MYGroup backs Great British Beauty Clean Up 2026 as UK’s beauty waste demands industry action

 MYGroup is playing a central role in the Great British Beauty Clean Up 2026, a nationwide campaign launching today and running through March to mobilise beauty brands, retailers, salons and consumers to refill, reuse and recycle their used products.

The Great British Beauty Clean Up (GBBCU) 2026, powered by the British Beauty Council and its Sustainable Beauty Coalition, arrives at a critical moment, with 86% of all used beauty and cosmetics products never making it to a recycling facility,1 being too small, composite or complex for kerbside collection. UK households generate an estimated 21kg of plastic packaging annually, with bottles, pots, tubs and trays – all synonymous with cosmetics and personal care items – being a significant contributor.2

MYGroup, as the British Beauty Council’s first waste management and recycling patron, is providing its established take-back solution as a backbone of the campaign, providing a tangible, managed route for hard-to-recycle empties, with discounts available to supporters of the Beauty Council and Sustainable Beauty Coalition.

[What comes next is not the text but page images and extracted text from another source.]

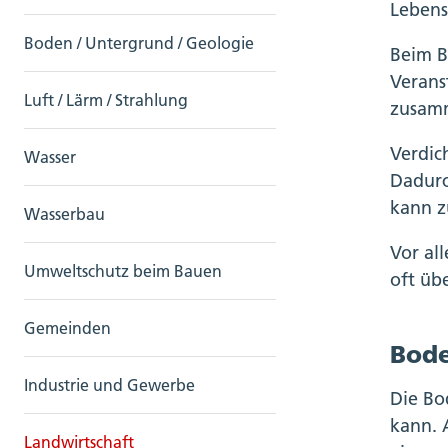
Lebens
Boden / Untergrund / Geologie
Beim B
Verans
Luft / Lärm / Strahlung
zusamm
Verdic
Wasser
Dadurc
kann z
Wasserbau
Vor al
Umweltschutz beim Bauen
oft üb
Gemeinden
Bode
Industrie und Gewerbe
Die Bo
kann. 
Landwirtschaft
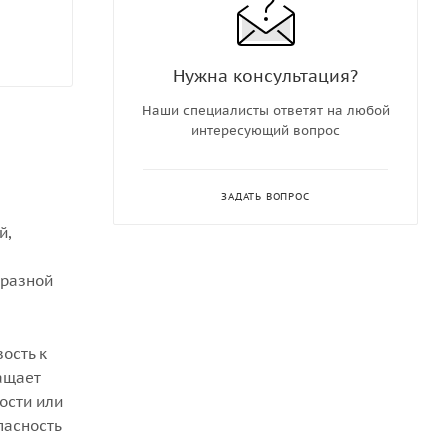
Нужна консультация?
Наши специалисты ответят на любой
интересующий вопрос
ЗАДАТЬ ВОПРОС
й,
 разной
ость к
ащает
ости или
пасность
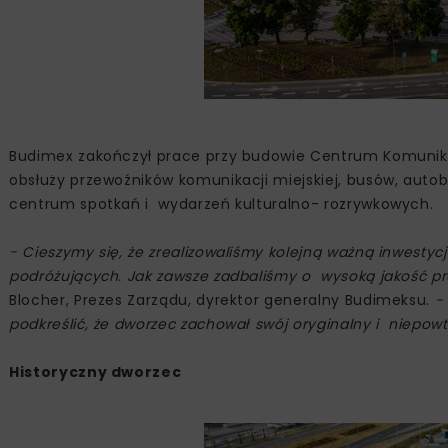
Budimex zakończył prace przy budowie Centrum Komunika
obsłuży przewoźników komunikacji miejskiej, busów, aut
centrum spotkań i wydarzeń kulturalno- rozrywkowych.
- Cieszymy się, że zrealizowaliśmy kolejną ważną inwestycj
podróżujących. Jak zawsze zadbaliśmy o wysoką jakość pr
Blocher, Prezes Zarządu, dyrektor generalny Budimeksu.
-
podkreślić, że dworzec zachował swój oryginalny i niepowt
Historyczny dworzec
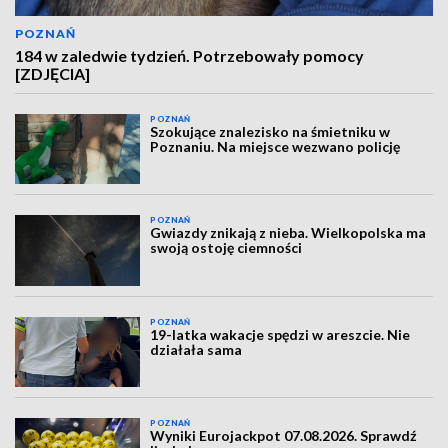
POZNAŃ
184 w zaledwie tydzień. Potrzebowały pomocy
[ZDJĘCIA]
POZNAŃ
Szokujące znalezisko na śmietniku w
Poznaniu. Na miejsce wezwano policję
POZNAŃ
Gwiazdy znikają z nieba. Wielkopolska ma
swoją ostoję ciemności
POZNAŃ
19-latka wakacje spędzi w areszcie. Nie
działała sama
POZNAŃ
Wyniki Eurojackpot 07.08.2026. Sprawdź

The MYGroup x British Beauty Council take back scheme covers the safe and complete recovery of a wide range of used cosmetics and beauty products, including hazardous items and blister packs. All waste items can be deposited loose into specially designed, branded collection boxes placed in stores, salons and more. More details on the scheme are available here, with a video on the user experience and onward journey of returned items here.

MYGroup’s specialist zero-to-landfill take-back model is what sets the company apart as the industry’s recycling partner of choice. The company currently runs nationwide schemes in partnership with Boots, Harrods (H beauty), Cult Beauty, LOOKFANTASTIC, Selfridges and Superdrug. Together, these schemes have diverted more than 40,000 tonnes of used products from landfill to date, equivalent in weight to 3 x London’s ‘Big Ben’ Elizabeth Tower.

Critically, MYGroup handles the items most commonly left out of other take-back schemes, including hazardous fragrance bottles and nail varnishes, as well as residual cosmetic product, converting it into bio-fuel. Recovered packaging materials are remanufactured into new products through the company’s ReFactory™ operation, including usually unrecyclable plastic transformed into MYBoard™ furniture and fittings.

MYGroup’s role in the GBBCU 2026 also reflects a broader ambition to reshape how the industry thinks about its waste. Its six-acre Bio-Park is pioneering the next generation of bio-derived materials through leading edge processes, including insect bioconversion, mycelium and algal cultivation.

Steve Carrie, Group Director, MYGroup, said: ‘The industry knows it has a waste problem. The Great British Beauty Clean Up is about facing up to it, and MYGroup is here to make sure that action leads somewhere real. The campaign does something regulatory pressure alone cannot: it creates a moment where the whole industry is pointed in the same direction, asking the same question: “what happens to my beauty waste?”. Answering that question has been our business for years. We’ve built the infrastructure, developed the processing capability and proved the model.’

Victoria Brownlie MBE, Chief of Policy and Sustainability at the British Beauty Council, said: ‘Whilst there is some great work going on in the industry, we can and must do better. With the industry accounting for one-third of all landfill waste, simply recycling is no longer enough. The 2026 Great British Beauty Clean Up is about reimagining waste completely. Whether it is donating surplus stock to companies like In Kind Direct to help those in need, or using MYGroup to turn compacts into construction materials, we are asking the industry to think more purposefully about closing the loop when it comes to packaging.’